How to remove unwanted characters from a string in python?
Problem:
Filter unnecessary leading and trailing spaces in user input
'+++ Abc123 ---'
Filter '\ R' in the edited text in a windows environment ':
'Hello world \ r \ N'
Remove the unicode Character and tone in the text.
"Zh à o qán S limit n L limit Zh ō u wúzh é ng wáng"
How to solve the above problems?
Remove strings at both ends: strip (), rstrip (), and lstrip ()

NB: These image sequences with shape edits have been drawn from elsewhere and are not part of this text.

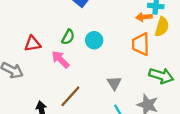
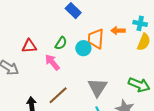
orange arrow: (144, 17) -> (118, 31), moved
orange trapezoid: (141, 44) -> (96, 39), moved
gray triangle: (114, 83) -> (97, 87), size x1.5

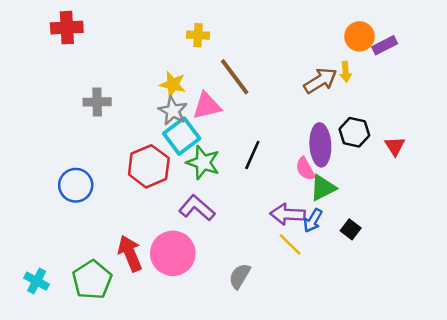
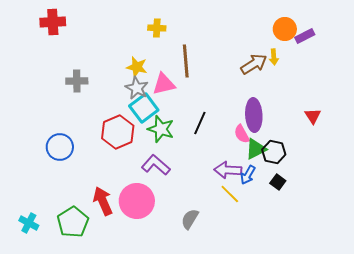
brown line: (235, 77) -> (186, 61), turned 32
black hexagon: (354, 132) -> (274, 152), moved

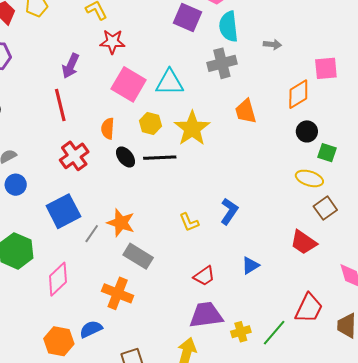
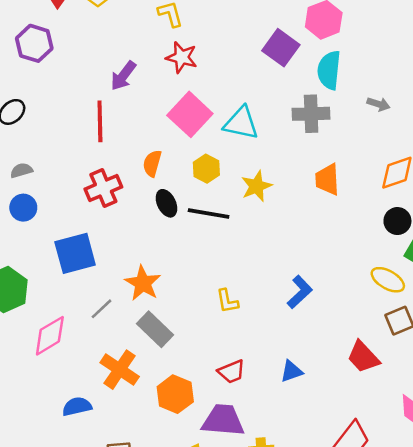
yellow star: (192, 128) -> (256, 186), size x0.7
blue L-shape: (229, 211) -> (300, 292), moved
gray line: (92, 234) -> (101, 309), moved
orange hexagon: (59, 341) -> (175, 394), moved

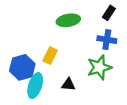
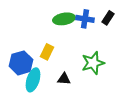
black rectangle: (109, 13) -> (108, 18), moved
blue cross: (107, 40) -> (85, 19), moved

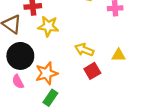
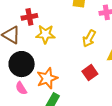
yellow arrow: (84, 50) -> (89, 38), moved, turned -78

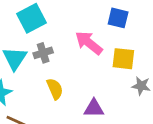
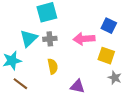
pink arrow: (89, 43) -> (84, 39), turned -55

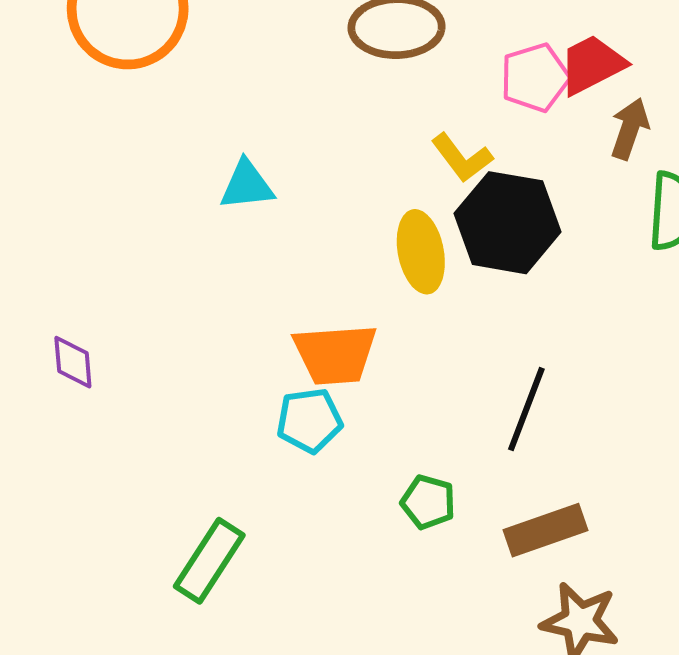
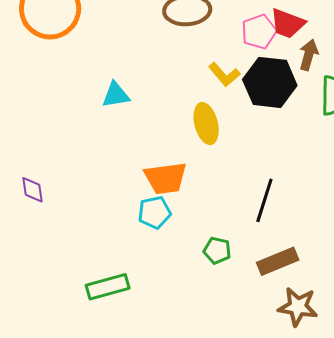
red trapezoid: (592, 65) -> (288, 23), turned -129
black hexagon: (507, 223) -> (270, 82), moved
green rectangle: (209, 561) -> (108, 287), turned 45

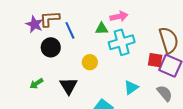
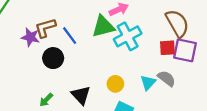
green triangle: (102, 29) -> (103, 26), size x1.6
yellow circle: (90, 62) -> (115, 84), moved
gray semicircle: (165, 93) -> (167, 78), moved

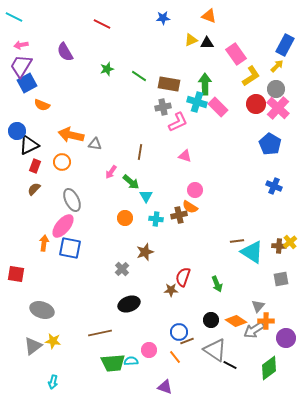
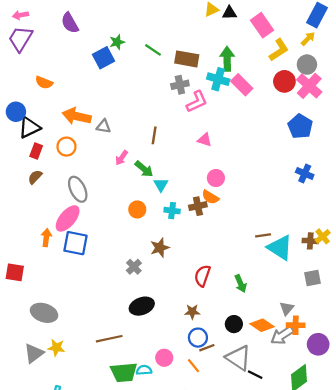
blue square: (27, 83) -> (104, 58), moved
brown star: (171, 290) -> (192, 312), moved

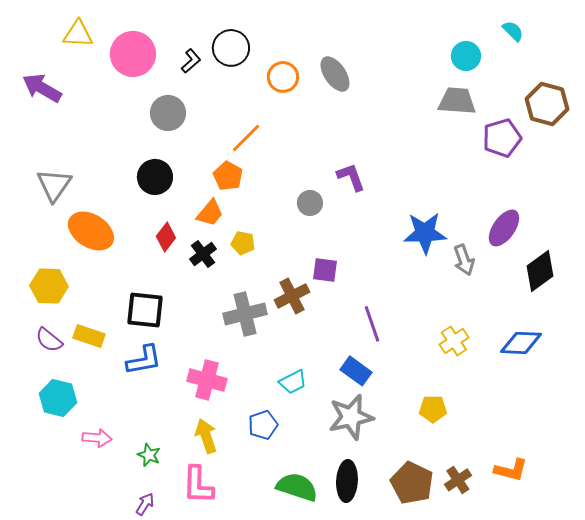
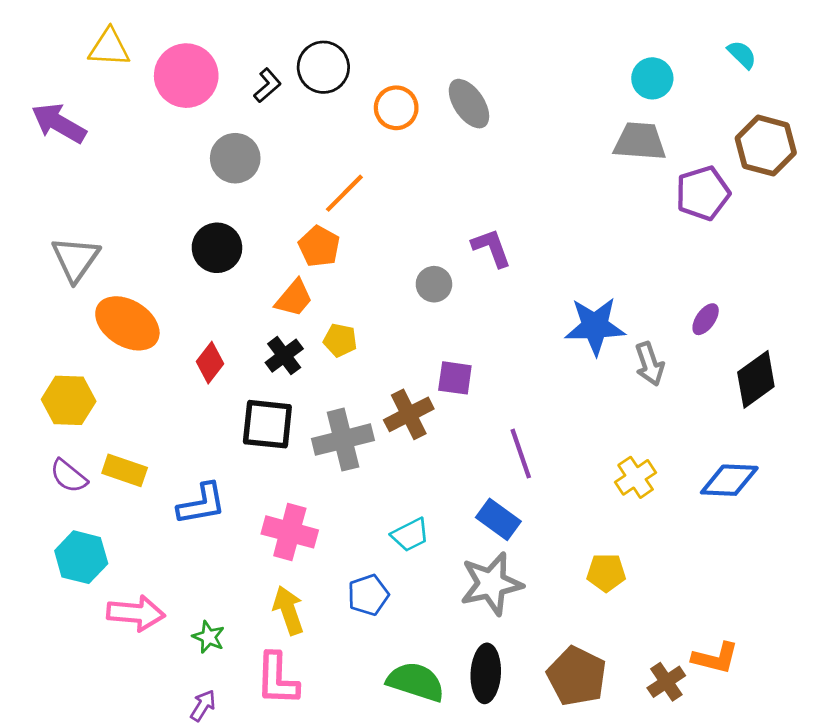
cyan semicircle: (513, 31) -> (742, 55), moved
purple ellipse: (504, 228) -> (706, 319), size x0.6
red diamond: (166, 237) -> (210, 363), moved
black square: (145, 310) -> (267, 424), moved
pink arrow: (97, 438) -> (136, 613), size x1.4
brown cross: (458, 480) -> (666, 682), moved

#! /Usr/bin/python3 s = '----- abc123 ++' # Delete null characters print (s. strip () # Delete print (s. rstrip () # Delete print (s. lstrip () # delete both sides-+ and null character print (s. strip (). strip ('-+ '))
Delete a single fixed position character: Slice + stitching
#! /Usr/bin/python3 s = 'abc: 8080' # Remove the colon new_s = s [: 3] + s [4:] print (new_s)
Delete arbitrary characters and delete multiple characters at the same time: replace (), re. sub ()
#! /Usr/bin/python3 # Remove the same character s = '\ tabc \ t123 \ tisk' print (s. replace ('\ t', '') import re # Remove the \ r \ n \ t character s =' \ r \ nabc \ t123 \ nxyz 'print (re. sub ('[\ r \ n \ t]', ', s ))
Delete multiple characters at the same time: Map str. maketrans () in translate () py3.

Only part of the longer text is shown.